BEGIN DATASET ENTRIES
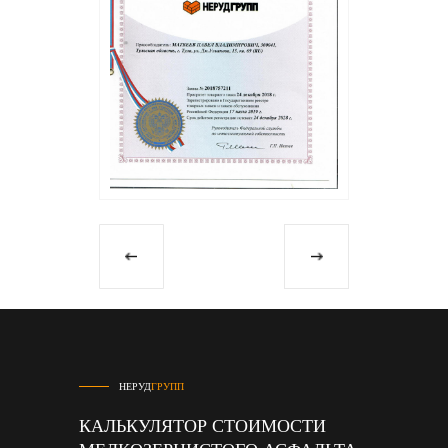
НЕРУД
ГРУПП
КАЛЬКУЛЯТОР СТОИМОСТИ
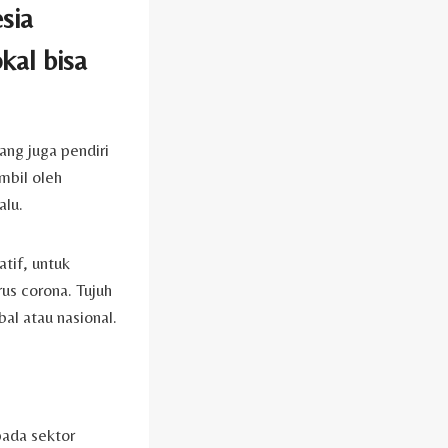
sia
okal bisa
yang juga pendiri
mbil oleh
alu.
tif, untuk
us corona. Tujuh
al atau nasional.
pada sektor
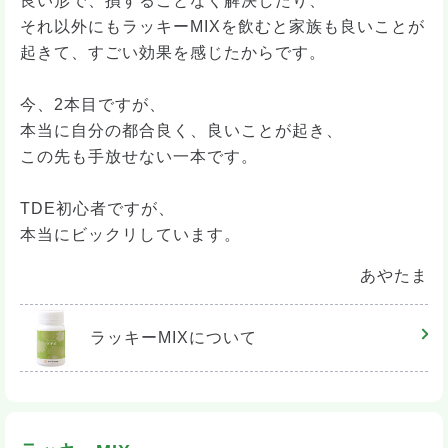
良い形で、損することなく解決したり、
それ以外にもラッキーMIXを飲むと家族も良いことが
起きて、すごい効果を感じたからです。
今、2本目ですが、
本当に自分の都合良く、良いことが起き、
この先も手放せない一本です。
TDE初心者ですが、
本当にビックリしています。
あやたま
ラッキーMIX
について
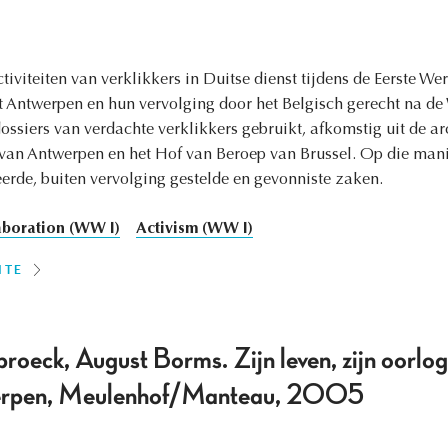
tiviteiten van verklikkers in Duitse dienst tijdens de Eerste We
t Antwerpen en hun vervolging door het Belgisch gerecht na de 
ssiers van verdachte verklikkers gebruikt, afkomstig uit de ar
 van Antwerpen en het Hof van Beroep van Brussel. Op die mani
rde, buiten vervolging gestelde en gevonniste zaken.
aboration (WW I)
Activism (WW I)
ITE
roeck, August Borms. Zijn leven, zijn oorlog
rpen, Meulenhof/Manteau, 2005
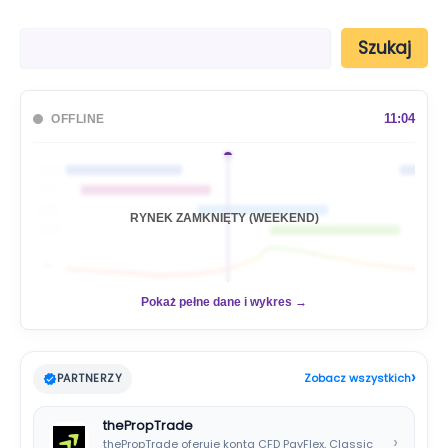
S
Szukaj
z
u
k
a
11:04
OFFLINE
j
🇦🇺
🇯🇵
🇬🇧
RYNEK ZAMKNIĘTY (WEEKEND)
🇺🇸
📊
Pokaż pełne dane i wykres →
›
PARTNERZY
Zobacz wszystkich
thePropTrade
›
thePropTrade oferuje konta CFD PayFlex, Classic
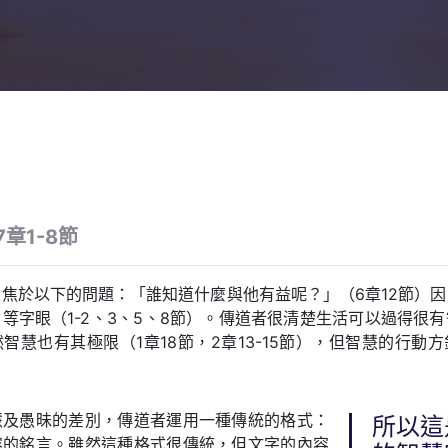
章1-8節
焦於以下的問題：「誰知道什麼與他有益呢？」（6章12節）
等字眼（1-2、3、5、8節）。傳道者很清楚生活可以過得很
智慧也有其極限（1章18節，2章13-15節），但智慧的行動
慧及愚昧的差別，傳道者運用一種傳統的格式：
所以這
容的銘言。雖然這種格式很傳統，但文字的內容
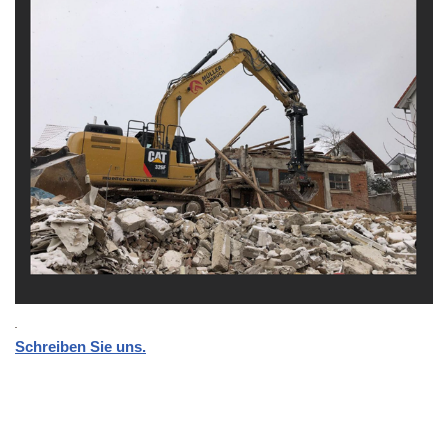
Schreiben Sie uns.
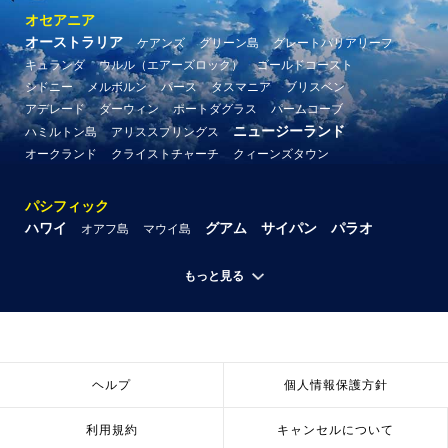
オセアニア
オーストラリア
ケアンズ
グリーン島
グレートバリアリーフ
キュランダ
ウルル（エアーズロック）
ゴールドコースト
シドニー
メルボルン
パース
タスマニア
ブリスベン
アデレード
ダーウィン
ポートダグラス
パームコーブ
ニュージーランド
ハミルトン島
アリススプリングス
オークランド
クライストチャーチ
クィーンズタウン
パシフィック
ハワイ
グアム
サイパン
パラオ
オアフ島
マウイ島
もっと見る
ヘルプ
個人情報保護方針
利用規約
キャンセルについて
END DATASET ENTRIES
_DIRECTIONS_
The answer must be a single number: the count of lines above that contain the word "thePropTrade".

_RESULT OF THE TASK_
2